愛知県で開催されるアジア・アジアパラ大会2026の正式競技として、カバディが注目を集めている。日本代表は男女ともに出場するが、そもそもカバディがどんな競技で、なぜ名前だけが広まっているのか。そのルーツと魅力を探った。
「カバディ」の意味とは
日本カバディ協会によると、カバディは鬼ごっことドッジボールが融合したような競技だ。男子の場合、10メートル×13メートルのコートを中央で分け、左右が各チームの陣地となる。味方の1人が相手陣地に進入し、相手にタッチして自陣に戻ると得点が入る。進入した選手は「カバディ、カバディ……」と休みなく唱え続けながら、相手の妨害をかいくぐらなければならない。
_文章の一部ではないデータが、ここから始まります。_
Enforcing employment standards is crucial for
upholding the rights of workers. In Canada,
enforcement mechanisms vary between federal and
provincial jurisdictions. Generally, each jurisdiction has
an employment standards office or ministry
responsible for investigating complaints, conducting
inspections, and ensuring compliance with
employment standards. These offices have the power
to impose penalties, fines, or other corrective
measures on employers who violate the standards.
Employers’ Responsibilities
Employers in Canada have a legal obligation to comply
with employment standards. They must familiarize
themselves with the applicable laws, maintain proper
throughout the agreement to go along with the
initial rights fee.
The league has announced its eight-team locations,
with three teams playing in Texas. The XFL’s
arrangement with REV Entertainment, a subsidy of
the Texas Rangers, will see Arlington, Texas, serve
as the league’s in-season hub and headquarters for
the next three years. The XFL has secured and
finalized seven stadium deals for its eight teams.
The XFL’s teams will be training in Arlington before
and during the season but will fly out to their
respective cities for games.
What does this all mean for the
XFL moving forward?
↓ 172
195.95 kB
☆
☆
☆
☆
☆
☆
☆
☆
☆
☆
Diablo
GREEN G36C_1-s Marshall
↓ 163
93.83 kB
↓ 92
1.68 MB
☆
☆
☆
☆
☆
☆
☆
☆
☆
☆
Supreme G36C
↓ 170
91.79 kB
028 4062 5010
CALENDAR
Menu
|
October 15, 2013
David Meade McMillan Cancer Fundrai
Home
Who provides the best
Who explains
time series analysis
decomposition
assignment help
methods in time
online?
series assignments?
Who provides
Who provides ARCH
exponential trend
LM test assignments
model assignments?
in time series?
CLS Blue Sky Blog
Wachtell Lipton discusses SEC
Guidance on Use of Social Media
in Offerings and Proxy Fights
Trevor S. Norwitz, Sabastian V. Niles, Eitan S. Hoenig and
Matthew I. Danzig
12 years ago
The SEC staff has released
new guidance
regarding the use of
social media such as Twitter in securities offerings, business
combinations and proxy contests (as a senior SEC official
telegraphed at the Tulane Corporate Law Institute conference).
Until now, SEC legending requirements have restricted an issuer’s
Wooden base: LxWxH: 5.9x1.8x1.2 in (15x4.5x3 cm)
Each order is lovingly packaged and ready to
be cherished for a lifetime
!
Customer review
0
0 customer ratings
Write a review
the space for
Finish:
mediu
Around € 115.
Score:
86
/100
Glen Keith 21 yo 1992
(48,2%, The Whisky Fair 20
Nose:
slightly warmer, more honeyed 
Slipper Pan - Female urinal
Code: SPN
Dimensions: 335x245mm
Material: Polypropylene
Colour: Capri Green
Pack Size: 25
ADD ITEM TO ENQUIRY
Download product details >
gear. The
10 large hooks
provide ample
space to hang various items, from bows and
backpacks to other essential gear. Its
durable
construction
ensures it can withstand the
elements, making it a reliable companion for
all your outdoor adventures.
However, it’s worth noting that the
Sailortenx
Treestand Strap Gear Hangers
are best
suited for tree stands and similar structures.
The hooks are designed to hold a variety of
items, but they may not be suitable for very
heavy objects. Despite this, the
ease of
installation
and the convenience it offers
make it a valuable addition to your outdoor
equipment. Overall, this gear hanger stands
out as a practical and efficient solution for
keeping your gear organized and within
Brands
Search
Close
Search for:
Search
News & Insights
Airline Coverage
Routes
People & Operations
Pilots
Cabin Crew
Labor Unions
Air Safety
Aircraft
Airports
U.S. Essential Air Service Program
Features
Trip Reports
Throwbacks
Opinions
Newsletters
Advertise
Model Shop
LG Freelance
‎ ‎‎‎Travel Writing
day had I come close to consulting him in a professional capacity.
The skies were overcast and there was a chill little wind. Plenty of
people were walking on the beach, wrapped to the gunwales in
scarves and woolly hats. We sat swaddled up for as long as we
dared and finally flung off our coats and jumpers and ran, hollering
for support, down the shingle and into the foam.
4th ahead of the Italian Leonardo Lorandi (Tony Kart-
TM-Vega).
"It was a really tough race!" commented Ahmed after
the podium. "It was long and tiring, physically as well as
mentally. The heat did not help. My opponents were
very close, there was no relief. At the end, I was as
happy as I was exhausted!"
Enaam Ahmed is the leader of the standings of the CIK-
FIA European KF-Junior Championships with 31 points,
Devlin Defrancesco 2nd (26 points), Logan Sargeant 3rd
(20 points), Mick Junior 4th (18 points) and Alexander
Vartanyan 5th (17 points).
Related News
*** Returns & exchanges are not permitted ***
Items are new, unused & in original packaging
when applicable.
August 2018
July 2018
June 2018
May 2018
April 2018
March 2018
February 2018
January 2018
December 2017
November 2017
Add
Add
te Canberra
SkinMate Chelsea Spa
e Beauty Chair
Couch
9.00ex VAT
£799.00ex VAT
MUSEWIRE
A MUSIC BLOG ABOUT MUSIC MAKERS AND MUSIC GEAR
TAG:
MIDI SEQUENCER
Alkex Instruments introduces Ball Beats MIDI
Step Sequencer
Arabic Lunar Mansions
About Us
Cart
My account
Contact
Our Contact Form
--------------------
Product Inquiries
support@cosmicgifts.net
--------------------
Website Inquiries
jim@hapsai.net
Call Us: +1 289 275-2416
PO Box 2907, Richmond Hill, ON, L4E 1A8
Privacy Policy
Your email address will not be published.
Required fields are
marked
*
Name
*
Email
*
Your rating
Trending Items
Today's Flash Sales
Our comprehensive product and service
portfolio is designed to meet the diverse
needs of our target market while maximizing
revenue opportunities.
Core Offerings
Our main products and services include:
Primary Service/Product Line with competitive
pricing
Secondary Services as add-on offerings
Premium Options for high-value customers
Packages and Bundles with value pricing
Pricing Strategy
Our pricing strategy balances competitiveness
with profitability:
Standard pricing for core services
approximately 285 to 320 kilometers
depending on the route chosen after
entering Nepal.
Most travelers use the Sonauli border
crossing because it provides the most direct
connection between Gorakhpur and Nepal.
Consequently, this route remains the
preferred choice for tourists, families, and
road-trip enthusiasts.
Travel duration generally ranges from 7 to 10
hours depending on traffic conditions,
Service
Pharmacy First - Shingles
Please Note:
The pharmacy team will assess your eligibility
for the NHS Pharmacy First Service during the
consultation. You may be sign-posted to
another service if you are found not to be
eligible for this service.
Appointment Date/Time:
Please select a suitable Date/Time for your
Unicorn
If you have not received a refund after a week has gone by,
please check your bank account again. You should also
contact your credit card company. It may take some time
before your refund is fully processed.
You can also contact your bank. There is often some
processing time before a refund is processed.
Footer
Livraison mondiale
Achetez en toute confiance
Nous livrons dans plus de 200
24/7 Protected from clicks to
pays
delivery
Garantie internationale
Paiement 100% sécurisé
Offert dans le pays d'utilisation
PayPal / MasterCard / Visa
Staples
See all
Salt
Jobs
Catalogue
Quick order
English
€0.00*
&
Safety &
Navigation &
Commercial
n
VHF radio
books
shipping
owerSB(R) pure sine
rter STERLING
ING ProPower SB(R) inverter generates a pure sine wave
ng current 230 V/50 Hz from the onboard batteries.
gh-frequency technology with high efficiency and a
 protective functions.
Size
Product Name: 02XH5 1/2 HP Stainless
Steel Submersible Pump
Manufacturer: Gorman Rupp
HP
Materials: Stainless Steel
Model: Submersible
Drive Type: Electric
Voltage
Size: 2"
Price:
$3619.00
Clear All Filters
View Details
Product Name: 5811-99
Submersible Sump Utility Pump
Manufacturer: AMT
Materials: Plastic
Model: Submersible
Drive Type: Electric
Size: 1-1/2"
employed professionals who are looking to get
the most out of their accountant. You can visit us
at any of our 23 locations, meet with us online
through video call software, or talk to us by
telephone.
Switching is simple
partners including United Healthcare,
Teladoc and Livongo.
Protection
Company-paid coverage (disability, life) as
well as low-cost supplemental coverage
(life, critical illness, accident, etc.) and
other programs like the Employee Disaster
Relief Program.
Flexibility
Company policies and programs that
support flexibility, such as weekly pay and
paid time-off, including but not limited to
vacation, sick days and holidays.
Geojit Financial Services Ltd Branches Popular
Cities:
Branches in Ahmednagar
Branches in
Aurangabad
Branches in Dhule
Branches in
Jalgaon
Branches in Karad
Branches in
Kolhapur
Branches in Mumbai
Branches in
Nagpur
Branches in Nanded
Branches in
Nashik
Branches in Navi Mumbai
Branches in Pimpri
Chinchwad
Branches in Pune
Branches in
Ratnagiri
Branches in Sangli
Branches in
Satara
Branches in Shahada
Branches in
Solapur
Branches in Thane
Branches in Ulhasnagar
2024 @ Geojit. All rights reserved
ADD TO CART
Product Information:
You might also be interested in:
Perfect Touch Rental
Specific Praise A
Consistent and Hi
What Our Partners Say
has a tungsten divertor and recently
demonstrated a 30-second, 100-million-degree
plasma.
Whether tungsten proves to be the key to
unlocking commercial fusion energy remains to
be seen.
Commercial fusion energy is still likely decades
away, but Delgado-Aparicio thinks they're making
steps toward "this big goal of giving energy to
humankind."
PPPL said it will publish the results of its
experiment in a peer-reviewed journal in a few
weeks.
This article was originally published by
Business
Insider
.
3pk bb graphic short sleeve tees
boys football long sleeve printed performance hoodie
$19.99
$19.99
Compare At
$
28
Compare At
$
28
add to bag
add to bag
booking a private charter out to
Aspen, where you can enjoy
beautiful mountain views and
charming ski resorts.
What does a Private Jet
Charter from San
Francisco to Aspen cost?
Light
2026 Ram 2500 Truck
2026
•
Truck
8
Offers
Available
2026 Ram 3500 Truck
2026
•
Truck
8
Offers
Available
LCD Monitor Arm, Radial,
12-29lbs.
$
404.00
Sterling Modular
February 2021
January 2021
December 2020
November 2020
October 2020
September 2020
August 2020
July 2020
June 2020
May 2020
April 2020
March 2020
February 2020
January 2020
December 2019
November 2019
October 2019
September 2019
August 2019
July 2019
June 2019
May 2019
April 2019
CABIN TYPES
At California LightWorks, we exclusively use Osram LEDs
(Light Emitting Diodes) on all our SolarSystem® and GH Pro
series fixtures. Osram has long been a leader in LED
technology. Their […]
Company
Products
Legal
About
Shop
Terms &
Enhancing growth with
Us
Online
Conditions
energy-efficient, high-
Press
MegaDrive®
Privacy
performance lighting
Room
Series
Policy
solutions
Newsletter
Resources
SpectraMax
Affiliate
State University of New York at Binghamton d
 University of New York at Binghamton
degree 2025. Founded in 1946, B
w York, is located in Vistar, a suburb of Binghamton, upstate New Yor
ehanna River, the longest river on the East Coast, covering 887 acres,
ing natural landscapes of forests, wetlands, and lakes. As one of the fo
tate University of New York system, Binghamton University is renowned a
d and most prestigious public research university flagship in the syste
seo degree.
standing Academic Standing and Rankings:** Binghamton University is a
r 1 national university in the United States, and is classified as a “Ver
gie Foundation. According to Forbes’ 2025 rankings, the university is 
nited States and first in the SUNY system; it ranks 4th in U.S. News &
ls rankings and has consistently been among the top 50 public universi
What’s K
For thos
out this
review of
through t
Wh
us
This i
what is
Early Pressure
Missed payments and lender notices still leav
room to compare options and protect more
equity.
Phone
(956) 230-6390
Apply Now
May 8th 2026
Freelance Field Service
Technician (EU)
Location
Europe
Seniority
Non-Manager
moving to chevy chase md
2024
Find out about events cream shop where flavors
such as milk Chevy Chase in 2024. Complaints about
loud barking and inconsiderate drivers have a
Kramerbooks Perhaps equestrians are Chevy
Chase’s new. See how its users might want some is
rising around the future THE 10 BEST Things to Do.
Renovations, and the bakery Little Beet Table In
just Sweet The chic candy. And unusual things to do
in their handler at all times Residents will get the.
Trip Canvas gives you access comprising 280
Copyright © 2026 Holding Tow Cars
前後半各20分で得点が多い方が勝ちとなる。
5月中旬、東京・浅草の小学校で開かれた体験会には約10人が参加し、初めてカバディに挑戦した大学院生の笹森貫佑さん(26)は「大人になってもできる鬼ごっこという感じで、とても楽しかったです」と興奮した様子だった。
スタッフとして参加した自称・日本唯一のカバディ研究家の金澤豊さんは「こうやってカバディを楽しむ人が増えてくれればうれしいです」と笑顔を見せた。記者が「カバディとはどんな意味なのですか」と尋ねると、金澤さんは「実は、意味はないみたいなんです…」と意外な答えを返した。
「お坊さんが最強」のスポーツ?
金澤さんによると、カバディはインド発祥で、南アジアで盛んに行われている。仏教との縁も深く、ルーツは紀元前までさかのぼり、狩猟の訓練や叙事詩「マハーバーラタ」のエピソードの再現とも言われる。金澤さんは「紀元前の武人が狩猟や武術の技術を養うために行っていた可能性があり、武人階級だったお釈迦様も、王子時代にやっていたかもしれません」と想像を膨らませる。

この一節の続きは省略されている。